In one instance, the group said, a 3-year-old child and his parents were kidnapped when the Department of Homeland Security sent them to Nuevo Laredo to wait out their asylum cases. “The boy’s parents were separated, and the woman reported hearing the kidnappers beat and electrocute her husband. When she last saw him lying on the ground, beaten and bleeding, he told her, ‘Love, they’re going to kill us.’ The woman and her three-year-old son were released but she does not know if her husband is alive.”
The administration is also returning asylum-seekers who were already violently attacked in Mexico. “An attorney who attempted to interview a Central American asylum seeker who had been raped in Ciudad Juárez, but was returned there by DHS nonetheless, said that the woman ‘was so traumatized she couldn’t write her name on a pad of paper. She trembled so much it was just scribbles.’ The attorney told Human Rights First that the women is pregnant as a result of the assault.”
Violence against asylum-seekers returned to Mexico is very real, yet acting Customs and Border Protection commissioner Mark Morgan has dismissed these acts as “anecdotal allegations,” claiming that “Mexico has provided nothing to the United States corroborating or verifying those allegations.” Human Rights First notes that there may be a reason for that: Like U.S. immigration agents, corrupt Mexican officials are also carrying out the abuse.
“A Central American family with three children were abducted by men wearing Mexican police uniforms after being returned by DHS to Ciudad Juárez in August,” the report said. “An attorney assisting the family reported that photos sent with ransom demands to the family’s relatives in the United States showed the family in what appeared to be a government office.”
What can’t be forgotten is that it’s the U.S. that’s leaving these families vulnerable. During a visit to Matamoros earlier this week, 2020 Democratic presidential candidate Julián Castro escorted a dozen LGBTQ asylum-seekers and asylum-seekers with disabilities who should have been excluded from this policy back into the U.S. But just hours later, U.S. officials had returned all 12 back to Mexico.
“Outrageous,” Castro said.
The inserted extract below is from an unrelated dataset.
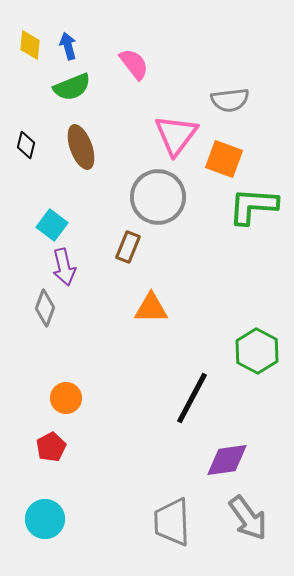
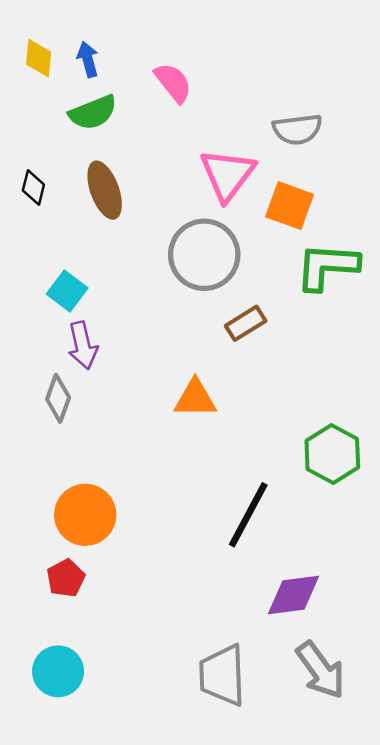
brown rectangle: (128, 247) -> (246, 323), moved, turned 36
orange circle: (66, 398) -> (85, 515), size x1.5

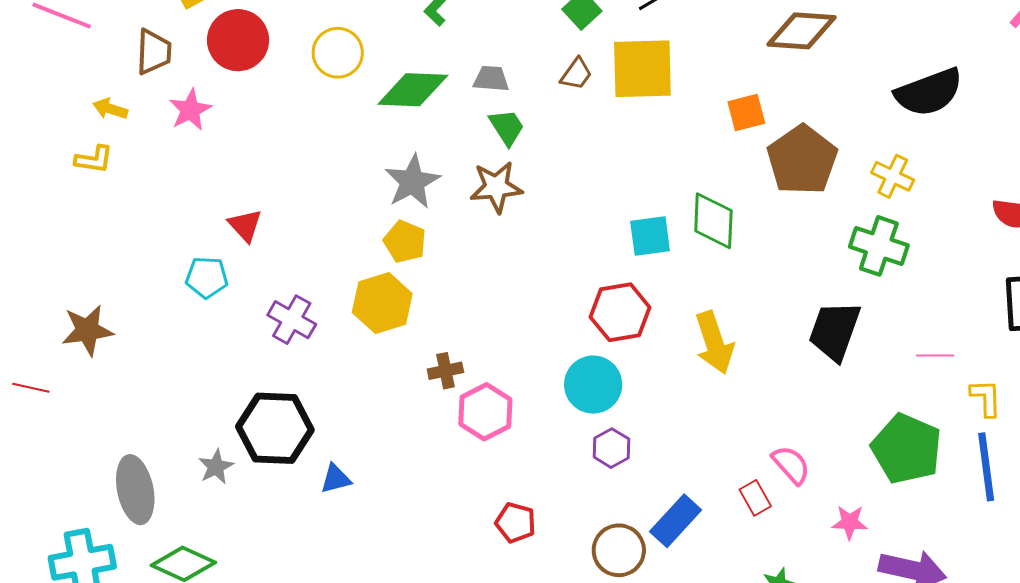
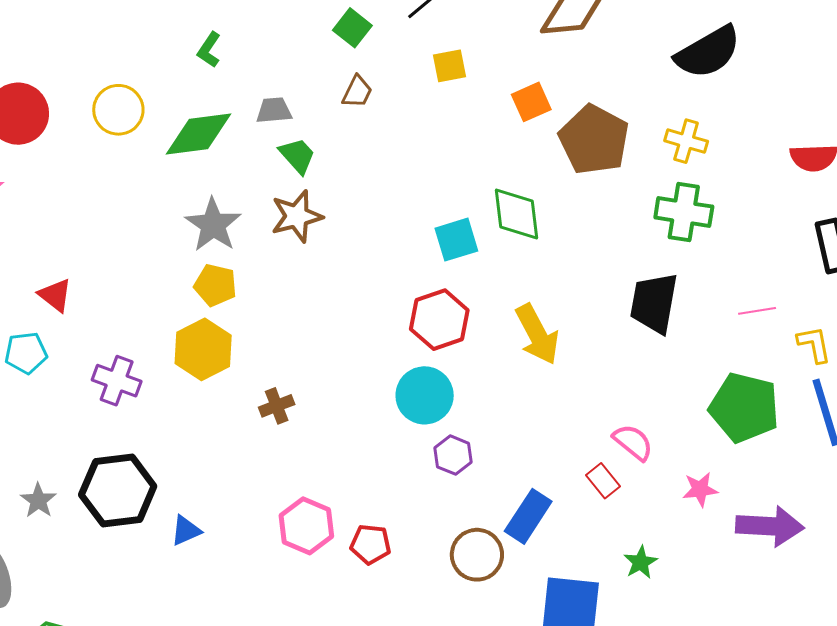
yellow square: (642, 69) -> (449, 66), moved, size x0.5
pink hexagon: (485, 412) -> (306, 526), moved
gray star: (216, 467) -> (38, 500), moved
The Texas Civil Rights Project, which had invited the former Housing and Urban Development secretary and San Antonio mayor to the border, said, "If these people … do not meet the criteria for 'vulnerable populations,' then the 'vulnerable' exemptions in 'Remain in Mexico' are lip service.” So are the claims from the administration that this inhumane and illegal policy is helping keep anyone safe.